> **Task instructions**
Below are the records; give again exactly the line with "Identify the click", the line with "Schlüsselbänder / Lanyards (592, 644)", and each line that lies between them, and nothing besides.

[Stored data entries]
- - -

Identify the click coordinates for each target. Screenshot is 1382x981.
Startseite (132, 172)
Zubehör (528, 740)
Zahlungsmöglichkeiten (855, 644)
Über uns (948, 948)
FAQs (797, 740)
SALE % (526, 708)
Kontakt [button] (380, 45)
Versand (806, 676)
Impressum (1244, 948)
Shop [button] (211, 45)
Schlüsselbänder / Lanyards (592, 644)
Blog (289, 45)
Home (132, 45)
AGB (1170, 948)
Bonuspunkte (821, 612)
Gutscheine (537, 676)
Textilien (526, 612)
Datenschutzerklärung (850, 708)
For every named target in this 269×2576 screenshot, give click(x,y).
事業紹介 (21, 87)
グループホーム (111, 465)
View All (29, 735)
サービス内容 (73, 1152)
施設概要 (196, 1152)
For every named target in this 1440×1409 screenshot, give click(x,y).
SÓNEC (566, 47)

- - -

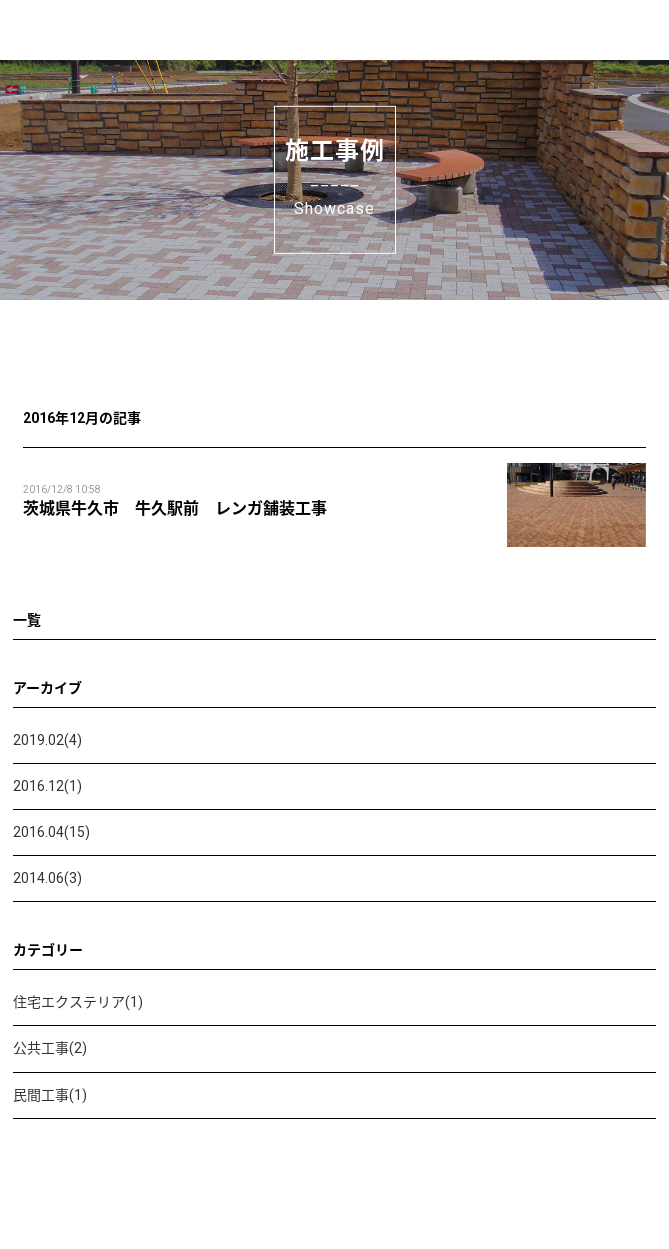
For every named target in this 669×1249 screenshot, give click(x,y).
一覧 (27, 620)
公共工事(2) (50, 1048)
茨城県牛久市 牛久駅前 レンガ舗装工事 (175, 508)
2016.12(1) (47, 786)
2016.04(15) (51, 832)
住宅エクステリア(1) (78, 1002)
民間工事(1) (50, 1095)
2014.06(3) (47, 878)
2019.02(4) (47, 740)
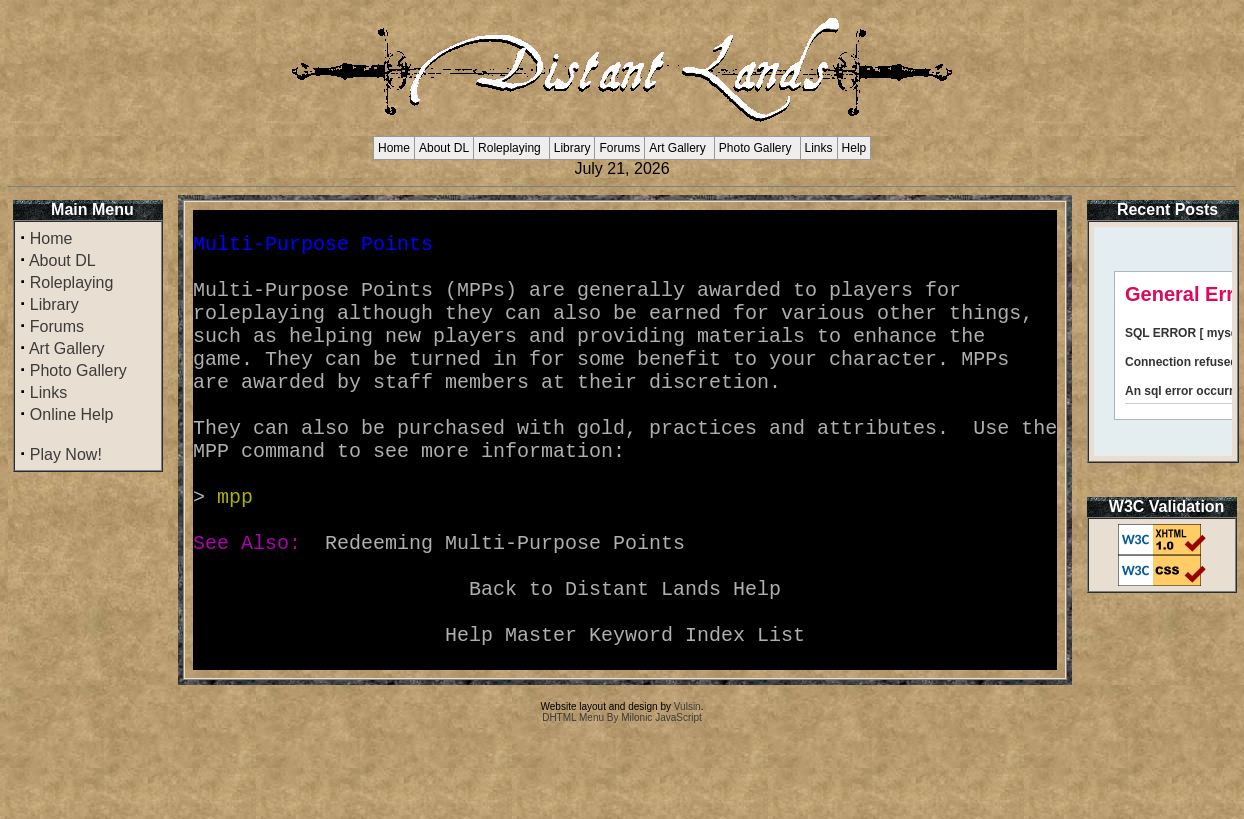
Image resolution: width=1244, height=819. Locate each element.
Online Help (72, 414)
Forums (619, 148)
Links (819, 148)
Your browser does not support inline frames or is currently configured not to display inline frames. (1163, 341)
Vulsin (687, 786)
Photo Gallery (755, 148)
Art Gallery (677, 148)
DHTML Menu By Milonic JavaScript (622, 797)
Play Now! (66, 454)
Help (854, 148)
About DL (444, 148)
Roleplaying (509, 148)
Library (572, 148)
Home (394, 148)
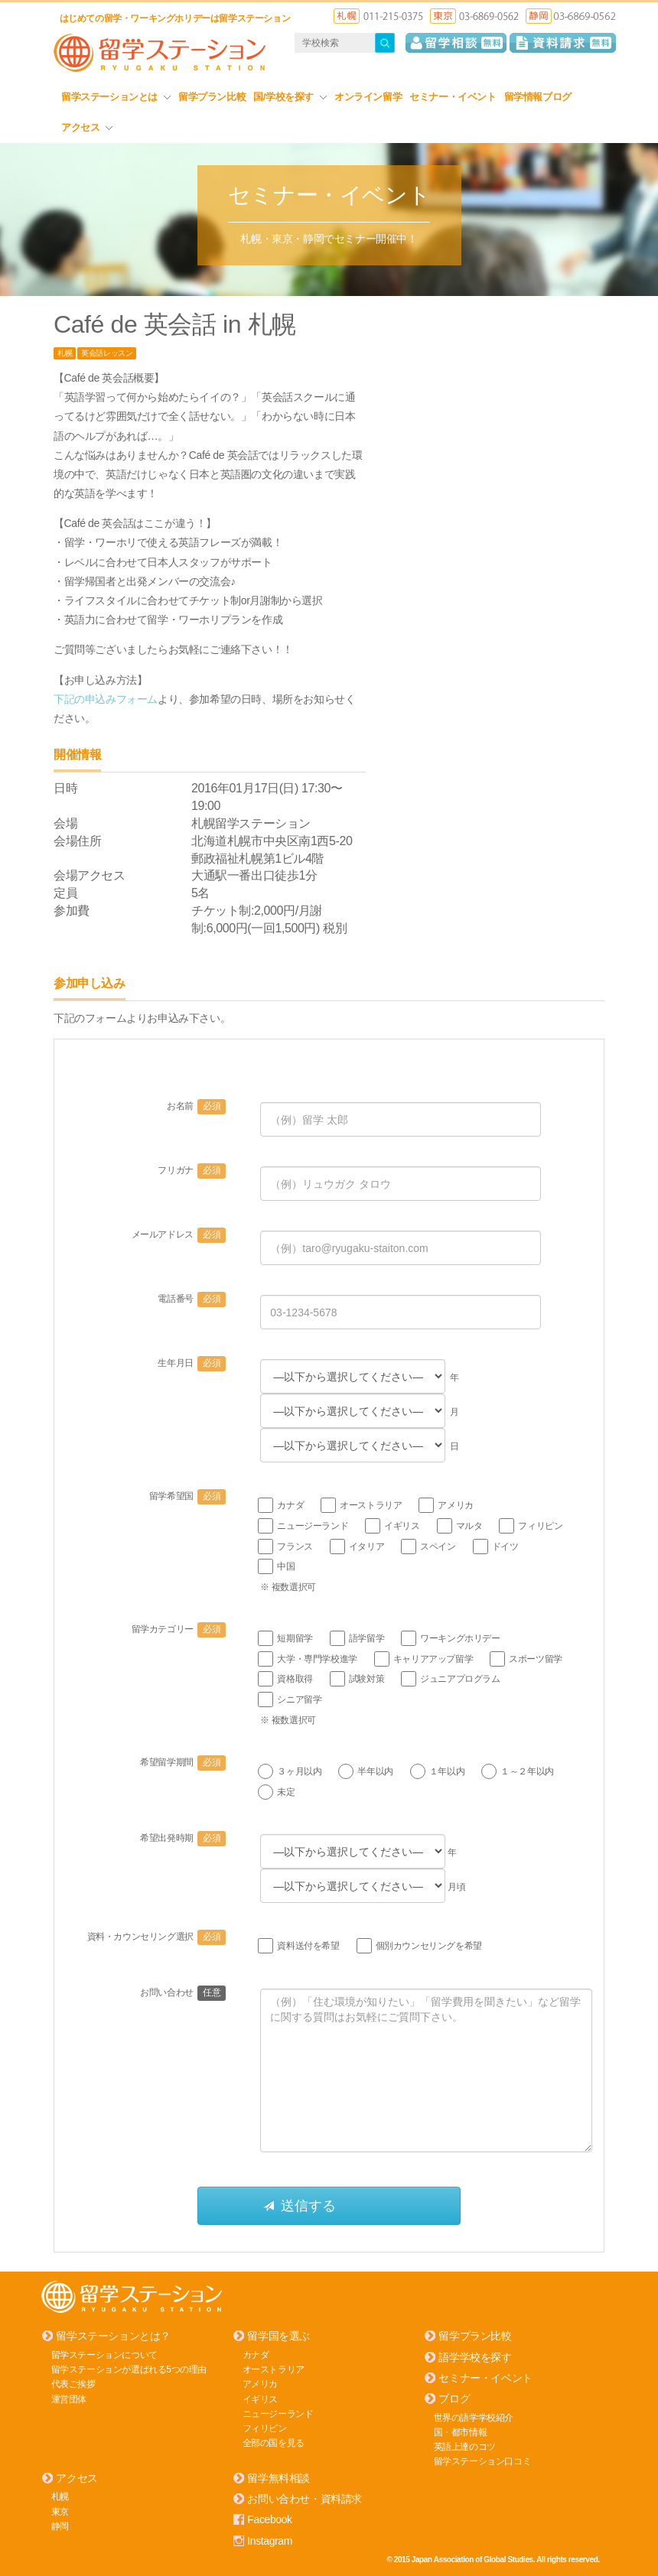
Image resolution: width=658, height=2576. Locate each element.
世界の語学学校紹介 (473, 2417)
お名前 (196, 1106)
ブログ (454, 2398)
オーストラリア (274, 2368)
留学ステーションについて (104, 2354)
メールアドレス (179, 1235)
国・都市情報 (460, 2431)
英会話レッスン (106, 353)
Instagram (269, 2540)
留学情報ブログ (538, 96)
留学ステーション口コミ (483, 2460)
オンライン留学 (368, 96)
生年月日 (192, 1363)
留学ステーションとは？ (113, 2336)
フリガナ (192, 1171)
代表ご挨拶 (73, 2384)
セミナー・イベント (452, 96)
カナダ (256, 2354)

- - -

> **Solution for this task**
Identify the click coordinates for each target. Screenshot is 1382x981.
Startseite (132, 172)
Zubehör (528, 740)
Zahlungsmöglichkeiten (855, 644)
Über uns (948, 948)
FAQs (797, 740)
SALE % (526, 708)
Kontakt [button] (380, 45)
Versand (806, 676)
Impressum (1244, 948)
Shop [button] (211, 45)
Schlüsselbänder / Lanyards (592, 644)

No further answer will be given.